Given records:

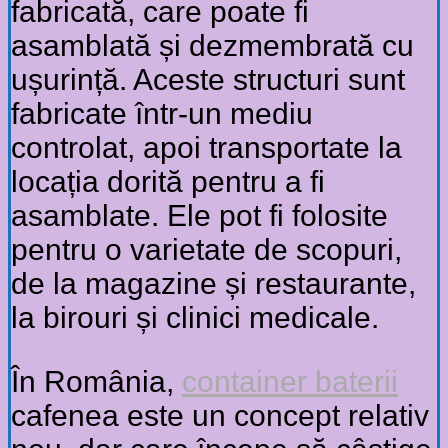
fabricată, care poate fi
asamblată și dezmembrată cu
ușurință. Aceste structuri sunt
fabricate într-un mediu
controlat, apoi transportate la
locația dorită pentru a fi
asamblate. Ele pot fi folosite
pentru o varietate de scopuri,
de la magazine și restaurante,
la birouri și clinici medicale.
În România,
container baterii
cafenea este un concept relativ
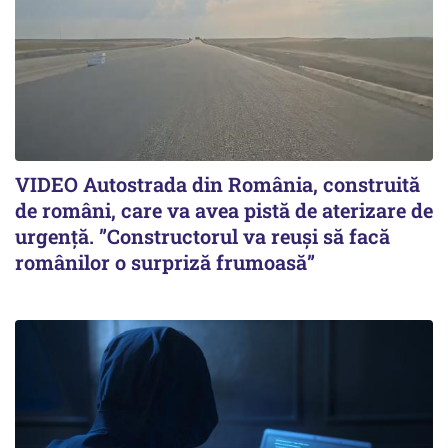
VIDEO Autostrada din România, construită
de români, care va avea pistă de aterizare de
urgență. ”Constructorul va reuși să facă
românilor o surpriză frumoasă”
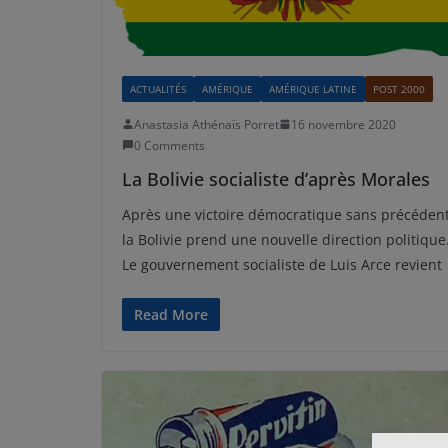
ACTUALITÉS
AMÉRIQUE
AMÉRIQUE LATINE
POST 2000
Anastasia Athénaïs Porret
16 novembre 2020
0 Comments
La Bolivie socialiste d’après Morales
Après une victoire démocratique sans précédent
la Bolivie prend une nouvelle direction politique
Le gouvernement socialiste de Luis Arce revient
Read More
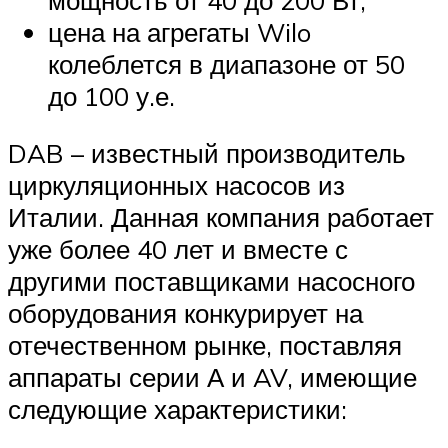
цена на агрегаты Wilo
колеблется в диапазоне от 50
до 100 у.е.
DAB – известный производитель
циркуляционных насосов из
Италии. Данная компания работает
уже более 40 лет и вместе с
другими поставщиками насосного
оборудования конкурирует на
отечественном рынке, поставляя
аппараты серии А и AV, имеющие
следующие характеристики:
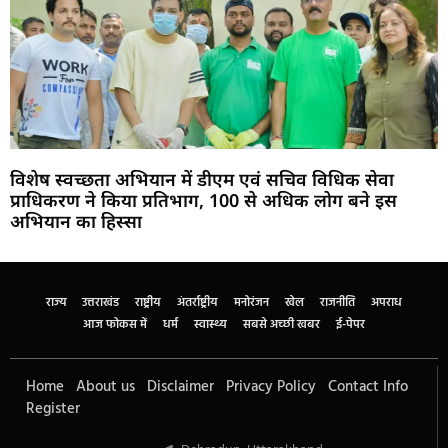
विशेष स्वच्छता अभियान में डीएम एवं सचिव विधिक सेवा
प्राधिकरण ने किया प्रतिभाग, 100 से अधिक लोग बने इस
अभियान का हिस्सा
Marketing Hack4U
Buzz4Ai
7k Network
Earn Yatra
Ask Daman
Law Schloar Hub
राज्य
उत्तराखंड
राष्ट्रीय
अंतर्राष्ट्रीय
मनोरंजन
खेल
राजनीति
अपराध
आज फोकस में
धर्म
स्वास्थ्य
सबसे अच्छी खबर
ई-पेपर
Home
About us
Disclaimer
Privacy Policy
Contact Info
Register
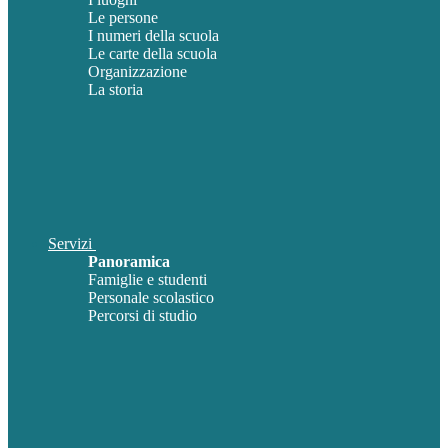
Le persone
I numeri della scuola
Le carte della scuola
Organizzazione
La storia
Servizi
Panoramica
Famiglie e studenti
Personale scolastico
Percorsi di studio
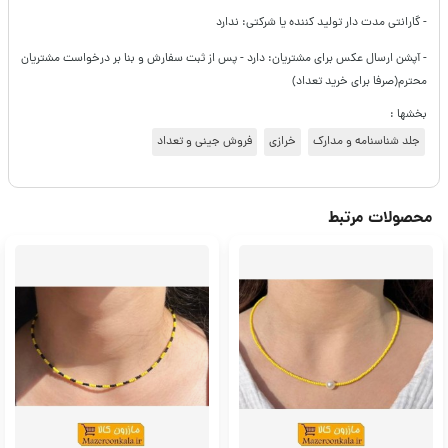
- گارانتی مدت دار تولید کننده یا شرکتی: ندارد
- آپشن ارسال عکس برای مشتریان: دارد - پس از ثبت سفارش و بنا بر درخواست مشتریان
محترم(صرفا برای خرید تعداد)
بخشها :
جلد شناسنامه و مدارک
خرازی
فروش جینی و تعداد
محصولات مرتبط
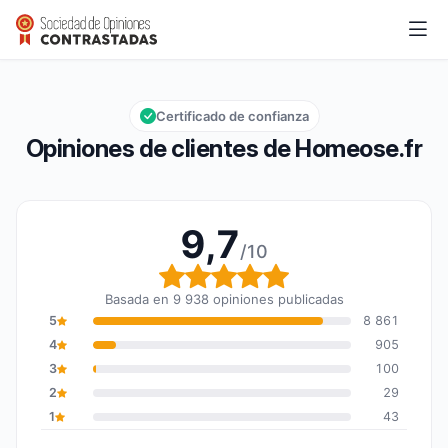
Homeose.fr
9,7/10
Calificación global: 9,7 de 10
Certificado de confianza
Opiniones de clientes de Homeose.fr
9,7
/10
Calificación global: 9,7
Basada en 9 938 opiniones publicadas
5
8 861
4
905
3
100
2
29
1
43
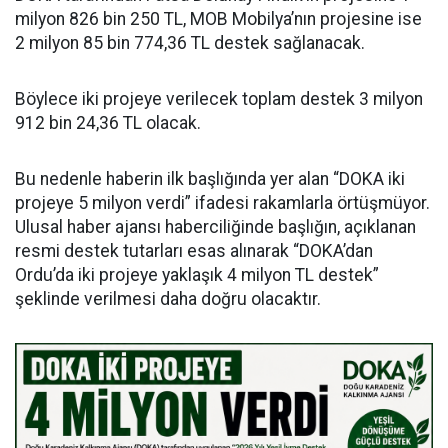
milyon 826 bin 250 TL, MOB Mobilya’nın projesine ise
2 milyon 85 bin 774,36 TL destek sağlanacak.
Böylece iki projeye verilecek toplam destek 3 milyon
912 bin 24,36 TL olacak.
Bu nedenle haberin ilk başlığında yer alan “DOKA iki
projeye 5 milyon verdi” ifadesi rakamlarla örtüşmüyor.
Ulusal haber ajansı haberciliğinde başlığın, açıklanan
resmi destek tutarları esas alınarak “DOKA’dan
Ordu’da iki projeye yaklaşık 4 milyon TL destek”
şeklinde verilmesi daha doğru olacaktır.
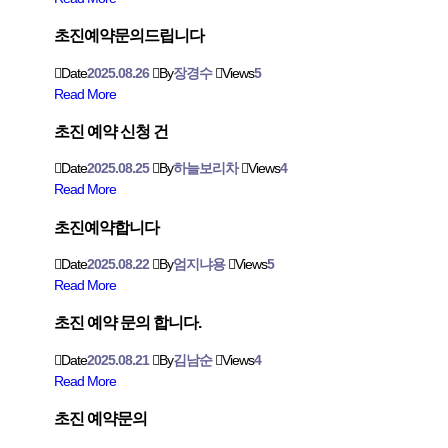
초진예약문의드립니다
Date
2025.08.26
By
장경수
Views
5
Read More
초진 예약 신청 건
Date
2025.08.25
By
하늘보리차
Views
4
Read More
초진예약합니다
Date
2025.08.22
By
엄지냐용
Views
5
Read More
초진 예약 문의 합니다.
Date
2025.08.21
By
김남순
Views
4
Read More
초진 예약문의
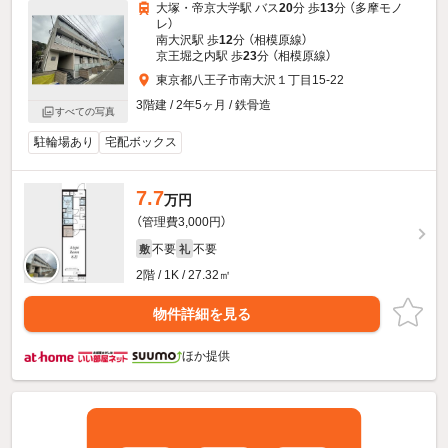
大塚・帝京大学駅 バス
20
分 歩
13
分 （多摩モノ
レ）
南大沢駅 歩
12
分 （相模原線）
京王堀之内駅 歩
23
分 （相模原線）
東京都八王子市南大沢１丁目15-22
3階建 / 2年5ヶ月 / 鉄骨造
すべての写真
駐輪場あり
宅配ボックス
7.7
万円
（管理費3,000円）
不要
不要
敷
礼
2階 / 1K / 27.32㎡
物件詳細を見る
ほか提供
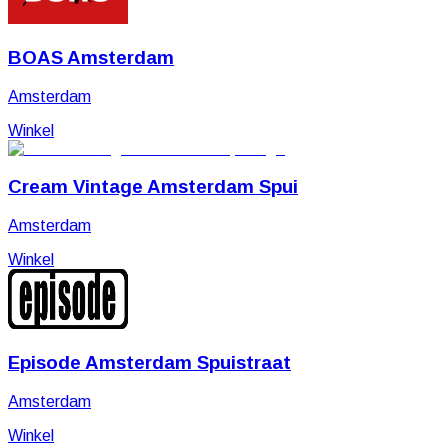
BOAS Amsterdam
Amsterdam
Winkel
Cream Vintage Amsterdam Spui
Amsterdam
Winkel
Episode Amsterdam Spuistraat
Amsterdam
Winkel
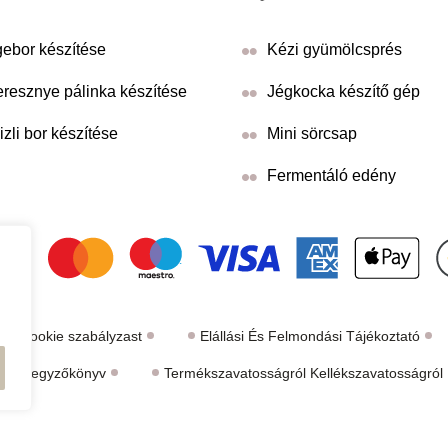
ebor készítése
Kézi gyümölcsprés
resznye pálinka készítése
Jégkocka készítő gép
izli bor készítése
Mini sörcsap
Fermentáló edény
Cookie szabályzast
Elállási És Felmondási Tájékoztató
tási jegyzőkönyv
Termékszavatosságról Kellékszavatosságról É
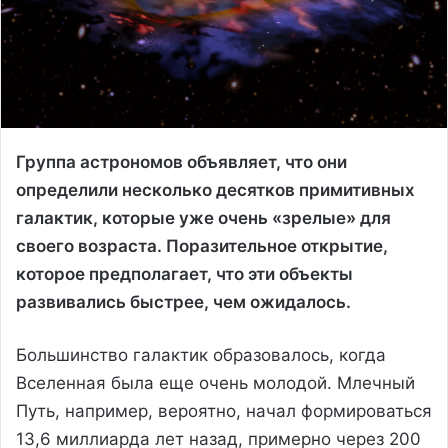
Группа астрономов объявляет, что они
определили несколько десятков примитивных
галактик, которые уже очень «зрелые» для
своего возраста. Поразительное открытие,
которое предполагает, что эти объекты
развивались быстрее, чем ожидалось.
Большинство галактик образовалось, когда
Вселенная была еще очень молодой. Млечный
Путь, например, вероятно, начал формироваться
13,6 миллиарда лет назад, примерно через 200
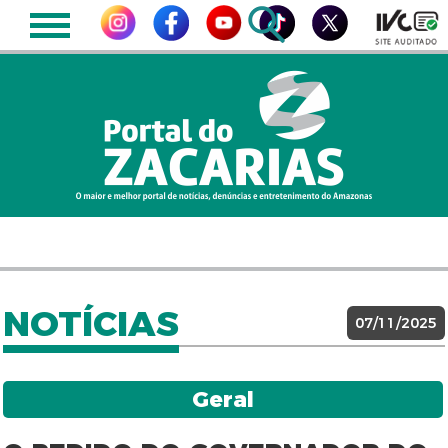
NOTÍCIAS
07/11/2025
Geral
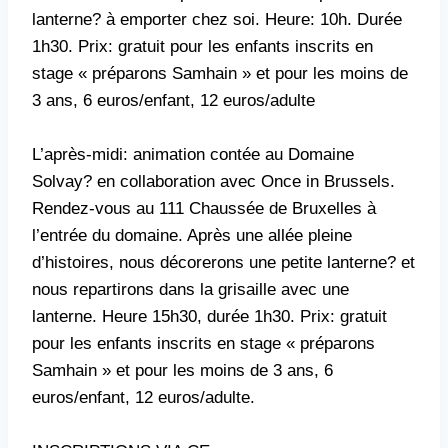
lanterne? à emporter chez soi. Heure: 10h. Durée
1h30. Prix: gratuit pour les enfants inscrits en
stage « préparons Samhain » et pour les moins de
3 ans, 6 euros/enfant, 12 euros/adulte
L’après-midi: animation contée au Domaine
Solvay? en collaboration avec Once in Brussels.
Rendez-vous au 111 Chaussée de Bruxelles à
l’entrée du domaine. Après une allée pleine
d’histoires, nous décorerons une petite lanterne? et
nous repartirons dans la grisaille avec une
lanterne. Heure 15h30, durée 1h30. Prix: gratuit
pour les enfants inscrits en stage « préparons
Samhain » et pour les moins de 3 ans, 6
euros/enfant, 12 euros/adulte.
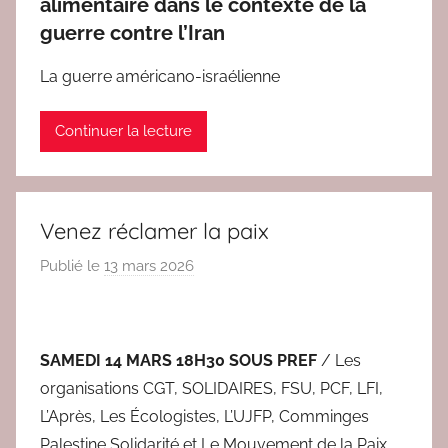
alimentaire dans le contexte de la
c
guerre contre l’Iran
2
La guerre américano-israélienne
Continuer la lecture
Venez réclamer la paix
Publié le
13 mars 2026
p
a
r
r
SAMEDI 14 MARS 18H30 SOUS PREF
/ Les
e
organisations CGT, SOLIDAIRES, FSU, PCF, LFI,
d
L’Après, Les Écologistes, L’UJFP, Comminges
a
Palestine Solidarité et Le Mouvement de la Paix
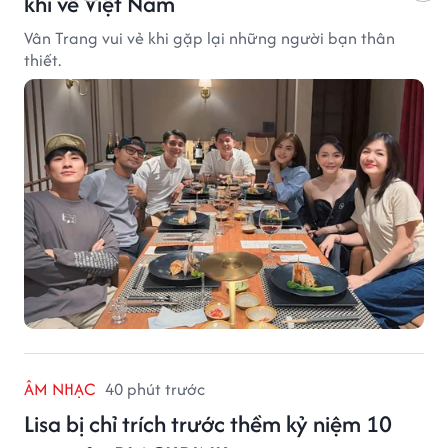
khi về Việt Nam
Vân Trang vui vẻ khi gặp lại những người bạn thân
thiết.
ÂM NHẠC
40 phút trước
Lisa bị chỉ trích trước thềm kỷ niệm 10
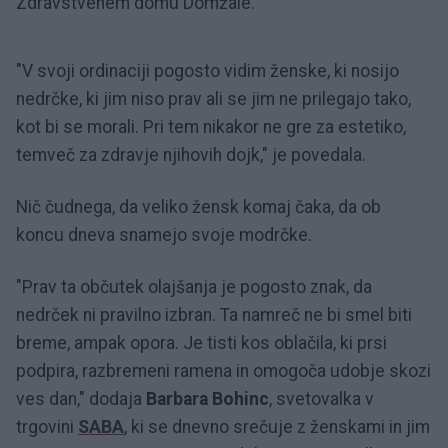
Zdravstvenem domu Domžale.
"V svoji ordinaciji pogosto vidim ženske, ki nosijo
nedrčke, ki jim niso prav ali se jim ne prilegajo tako,
kot bi se morali. Pri tem nikakor ne gre za estetiko,
temveč za zdravje njihovih dojk," je povedala.
Nič čudnega, da veliko žensk komaj čaka, da ob
koncu dneva snamejo svoje modrčke.
"Prav ta občutek olajšanja je pogosto znak, da
nedrček ni pravilno izbran. Ta namreč ne bi smel biti
breme, ampak opora. Je tisti kos oblačila, ki prsi
podpira, razbremeni ramena in omogoča udobje skozi
ves dan," dodaja
Barbara Bohinc
, svetovalka v
trgovini
SABA
, ki se dnevno srečuje z ženskami in jim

What you need to do:
Can you restate all the records above word for word while dropping the pictures?

Task response:
fabricată, care poate fi
asamblată și dezmembrată cu
ușurință. Aceste structuri sunt
fabricate într-un mediu
controlat, apoi transportate la
locația dorită pentru a fi
asamblate. Ele pot fi folosite
pentru o varietate de scopuri,
de la magazine și restaurante,
la birouri și clinici medicale.
În România,
container baterii
cafenea este un concept relativ
VIDEO Autostrada din România, construită
de români, care va avea pistă de aterizare de
urgență. ”Constructorul va reuși să facă
românilor o surpriză frumoasă”
ACTUALITÉS
AMÉRIQUE
AMÉRIQUE LATINE
POST 2000
Anastasia Athénaïs Porret
16 novembre 2020
0 Comments
La Bolivie socialiste d’après Morales
Après une victoire démocratique sans précédent
la Bolivie prend une nouvelle direction politique
Le gouvernement socialiste de Luis Arce revient
Read More
цена на агрегаты Wilo
колеблется в диапазоне от 50
до 100 у.е.
DAB – известный производитель
циркуляционных насосов из
Италии. Данная компания работает
уже более 40 лет и вместе с
другими поставщиками насосного
оборудования конкурирует на
отечественном рынке, поставляя
аппараты серии А и AV, имеющие
следующие характеристики:
विशेष स्वच्छता अभियान में डीएम एवं सचिव विधिक सेवा
प्राधिकरण ने किया प्रतिभाग, 100 से अधिक लोग बने इस
अभियान का हिस्सा
Marketing Hack4U
Buzz4Ai
7k Network
Earn Yatra
Ask Daman
Law Schloar Hub
राज्य
उत्तराखंड
राष्ट्रीय
अंतर्राष्ट्रीय
मनोरंजन
खेल
राजनीति
अपराध
आज फोकस में
धर्म
स्वास्थ्य
सबसे अच्छी खबर
ई-पेपर
Home
About us
Disclaimer
Privacy Policy
Contact Info
Register
Le persone
I numeri della scuola
Le carte della scuola
Organizzazione
La storia
Servizi
Panoramica
Famiglie e studenti
Personale scolastico
Percorsi di studio
- گارانتی مدت دار تولید کننده یا شرکتی: ندارد
- آپشن ارسال عکس برای مشتریان: دارد - پس از ثبت سفارش و بنا بر درخواست مشتریان
محترم(صرفا برای خرید تعداد)
بخشها :
جلد شناسنامه و مدارک
خرازی
فروش جینی و تعداد
محصولات مرتبط
Homeose.fr
9,7/10
Calificación global: 9,7 de 10
Certificado de confianza
Opiniones de clientes de Homeose.fr
9,7
/10
Calificación global: 9,7
Basada en 9 938 opiniones publicadas
5
8 861
4
905
3
100
2
29
1
43
milyon 826 bin 250 TL, MOB Mobilya’nın projesine ise
2 milyon 85 bin 774,36 TL destek sağlanacak.
Böylece iki projeye verilecek toplam destek 3 milyon
912 bin 24,36 TL olacak.
Bu nedenle haberin ilk başlığında yer alan “DOKA iki
projeye 5 milyon verdi” ifadesi rakamlarla örtüşmüyor.
Ulusal haber ajansı haberciliğinde başlığın, açıklanan
resmi destek tutarları esas alınarak “DOKA’dan
Ordu’da iki projeye yaklaşık 4 milyon TL destek”
şeklinde verilmesi daha doğru olacaktır.
초진예약문의드립니다
Date
2025.08.26
By
장경수
Views
5
Read More
초진 예약 신청 건
Date
2025.08.25
By
하늘보리차
Views
4
Read More
초진예약합니다
Date
2025.08.22
By
엄지냐용
Views
5
Read More
초진 예약 문의 합니다.
Date
2025.08.21
By
김남순
Views
4
Read More
초진 예약문의
大塚・帝京大学駅 バス
20
分 歩
13
分 （多摩モノ
レ）
南大沢駅 歩
12
分 （相模原線）
京王堀之内駅 歩
23
分 （相模原線）
東京都八王子市南大沢１丁目15-22
3階建 / 2年5ヶ月 / 鉄骨造
すべての写真
駐輪場あり
宅配ボックス
7.7
万円
（管理費3,000円）
不要
不要
敷
礼
2階 / 1K / 27.32㎡
物件詳細を見る
ほか提供
BOAS Amsterdam
Amsterdam
Winkel
Cream Vintage Amsterdam Spui
Amsterdam
Winkel
Episode Amsterdam Spuistraat
Amsterdam
Winkel
ebor készítése
Kézi gyümölcsprés
resznye pálinka készítése
Jégkocka készítő gép
izli bor készítése
Mini sörcsap
Fermentáló edény
Cookie szabályzast
Elállási És Felmondási Tájékoztató
tási jegyzőkönyv
Termékszavatosságról Kellékszavatosságról É
Группа астрономов объявляет, что они
определили несколько десятков примитивных
галактик, которые уже очень «зрелые» для
своего возраста. Поразительное открытие,
которое предполагает, что эти объекты
развивались быстрее, чем ожидалось.
Большинство галактик образовалось, когда
Вселенная была еще очень молодой. Млечный
Путь, например, вероятно, начал формироваться
13,6 миллиарда лет назад, примерно через 200
NOTÍCIAS
07/11/2025
Geral
lanterne? à emporter chez soi. Heure: 10h. Durée
1h30. Prix: gratuit pour les enfants inscrits en
stage « préparons Samhain » et pour les moins de
3 ans, 6 euros/enfant, 12 euros/adulte
L’après-midi: animation contée au Domaine
Solvay? en collaboration avec Once in Brussels.
Rendez-vous au 111 Chaussée de Bruxelles à
l’entrée du domaine. Après une allée pleine
d’histoires, nous décorerons une petite lanterne? et
nous repartirons dans la grisaille avec une
lanterne. Heure 15h30, durée 1h30. Prix: gratuit
pour les enfants inscrits en stage « préparons
Samhain » et pour les moins de 3 ans, 6
euros/enfant, 12 euros/adulte.
alimentaire dans le contexte de la
c
guerre contre l’Iran
2
La guerre américano-israélienne
Continuer la lecture
Venez réclamer la paix
Publié le
13 mars 2026
p
a
r
r
SAMEDI 14 MARS 18H30 SOUS PREF
/ Les
e
organisations CGT, SOLIDAIRES, FSU, PCF, LFI,
d
L’Après, Les Écologistes, L’UJFP, Comminges
a
Palestine Solidarité et Le Mouvement de la Paix
khi về Việt Nam
Vân Trang vui vẻ khi gặp lại những người bạn thân
thiết.
ÂM NHẠC
40 phút trước
Lisa bị chỉ trích trước thềm kỷ niệm 10
Zdravstvenem domu Domžale.
"V svoji ordinaciji pogosto vidim ženske, ki nosijo
nedrčke, ki jim niso prav ali se jim ne prilegajo tako,
kot bi se morali. Pri tem nikakor ne gre za estetiko,
temveč za zdravje njihovih dojk," je povedala.
Nič čudnega, da veliko žensk komaj čaka, da ob
koncu dneva snamejo svoje modrčke.
"Prav ta občutek olajšanja je pogosto znak, da
nedrček ni pravilno izbran. Ta namreč ne bi smel biti
breme, ampak opora. Je tisti kos oblačila, ki prsi
podpira, razbremeni ramena in omogoča udobje skozi
ves dan," dodaja
Barbara Bohinc
, svetovalka v
trgovini
SABA
, ki se dnevno srečuje z ženskami in jim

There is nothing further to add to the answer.